Also well-known is the story of the next family to occupy the house at 112 Ocean Avenue, where the murders took place, all thanks to the 1977 true-crime/horror book called The Amityville Horror. In it, a reporter named Jay Anson detailed the brief stay in the house by George and Kathy Lutz, and their strange, supernatural experiences there. George supposedly began experiencing similar violent urges that DeFeo claimed to have. The family heard eerie noises, and started to find weird ectoplasmic slime on the walls. They found hoof prints in the snow outside their home. Doors flew off their hinges on their own. The family priest was called in to bless the home, but he fled after sensing a weird presence in the home, and developing wounds on his hands (!).
Not as well-known was the revelation that the haunting was, sadly, a hoax. DeFeo’s attorney, William Weber, admitted that the Lutzes used the murders as fodder for a publicity stunt, and that DeFeo agreed to help them. Despite this, haunted house aficionados still seek out 112 Ocean Avenue as a haunting tourism site. After all, murders were still committed there, and the Lutzes did flee after only a few days’ stay. Also, the house looks spooky. I wrote all about this hoax a few years ago for a now-on-hiatus-website called 90ways. Do you believe in spooks?

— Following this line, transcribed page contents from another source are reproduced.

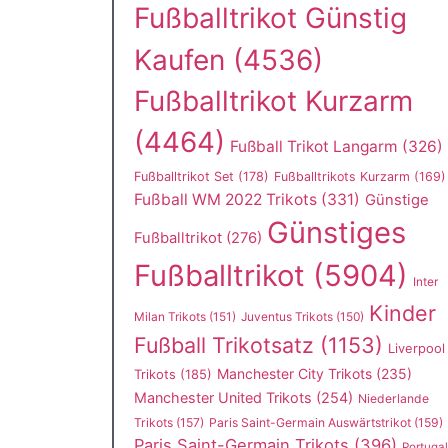
Fußballtrikot Günstig
Kaufen
(4536)
Fußballtrikot Kurzarm
(4464)
Fußball Trikot Langarm
(326)
Fußballtrikot Set
(178)
Fußballtrikots Kurzarm
(169)
Fußball WM 2022 Trikots
(331)
Günstige
Günstiges
Fußballtrikot
(276)
Fußballtrikot
(5904)
Inter
Kinder
Milan Trikots
(151)
Juventus Trikots
(150)
Fußball Trikotsatz
(1153)
Liverpool
Manchester City Trikots
(235)
Trikots
(185)
Manchester United Trikots
(254)
Niederlande
Trikots
(157)
Paris Saint-Germain Auswärtstrikot
(159)
Paris Saint-Germain Trikots
(396)
Portugal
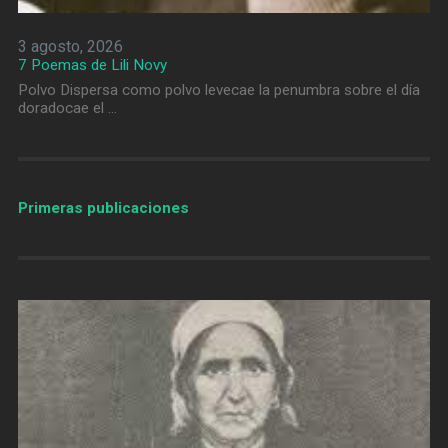
3 agosto, 2026
7 Poemas de Lili Novy
Polvo Dispersa como polvo levecae la penumbra sobre el día
doradocae el …
Primeras publicaciones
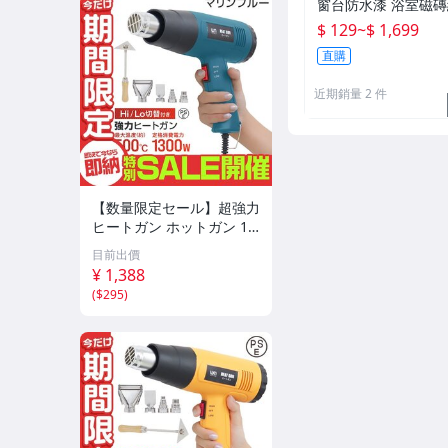
窗台防水漆 浴室磁
材料 防漏水補漏堵
$ 129
~
$ 1,699
☆
直購
近期銷量 2 件
【数量限定セール】超強力
ヒートガン ホットガン 13
00W PSE認証 ホットガン
目前出價
2段階 強弱調節 アタッチ
¥ 1,388
メント付 塗装乾燥 ステッ
(
$295
)
カー剥離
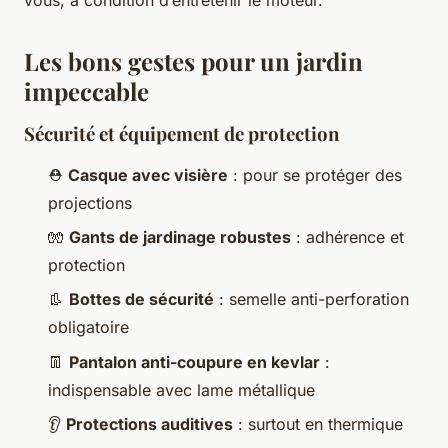
Les bons gestes pour un jardin
impeccable
Sécurité et équipement de protection
⛑️
Casque avec visière
: pour se protéger des
projections
🧤
Gants de jardinage robustes
: adhérence et
protection
👢
Bottes de sécurité
: semelle anti-perforation
obligatoire
👖
Pantalon anti-coupure en kevlar
:
indispensable avec lame métallique
👂
Protections auditives
: surtout en thermique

Even less well known than the details of the hoax, however, are thedetails of the bonkers and astonishingly long-running series of films based on the original book. Many may recall the 1979 feature film The Amityville Horror, and some attentive horror fans may recall the 2005 remake, but did you know that there were actually eleven (11) feature films about the Amityville haunting? Seriously, dude. 11. Between 1979 and 1996, these things were churned out pretty regularly, as feature films, as TV specials, as straight-to-video curiosities, and as 3-D experiments. In 2005, there was that remake. In 2011, there was another sequel employing the fond-footage style that seems to be so popular this year. If the Amityville haunting was a hoax, I’d say it’s still a pretty successful one. The Amityville series of films has been, unlike some of its more high-profile slasher counterparts, been quietly subsisting for decades, largely unnoticed by the horror community at large. The Amityville series is the Walker, Texas Ranger of horror movies. You don’t know anyone who regularly watches it, but somehow it lasts for years and years.
I, you’re humble suffering film critic, have decided to devote the next two weeks of The Series Project here on CraveOnline to the Amityville movies in all their awesome (?) glory. Since there are so many of the damn things, I have to approach this series in the same way I did for The Series Project: James Bond. That is, kind of as a diary as I go. I have only, as of this writing, seen the first five of the films, and, next week, I will delve into the remaining six (including the 2005 remake). I’d spend more time on these things, but, well… you’ll find they’re pretty uniformly awful, and I don’t want to bog you down for three weeks in the minutiae of a series that is largely without continuity or quality.
To the brave, though, I ask that you take my hand, wrench the door open, and enter the Amityville house with me, as we try to dissect the meaning and the oddball mechanics of this long-running series. Just ignore that voice in your head telling you to “GET OUT!” And if you get the urge to kill me, that’s just the ghosts working their influence. I’m actually doing you a service.
The Amityville Horror (dir. Stuart Rosenberg, 1979)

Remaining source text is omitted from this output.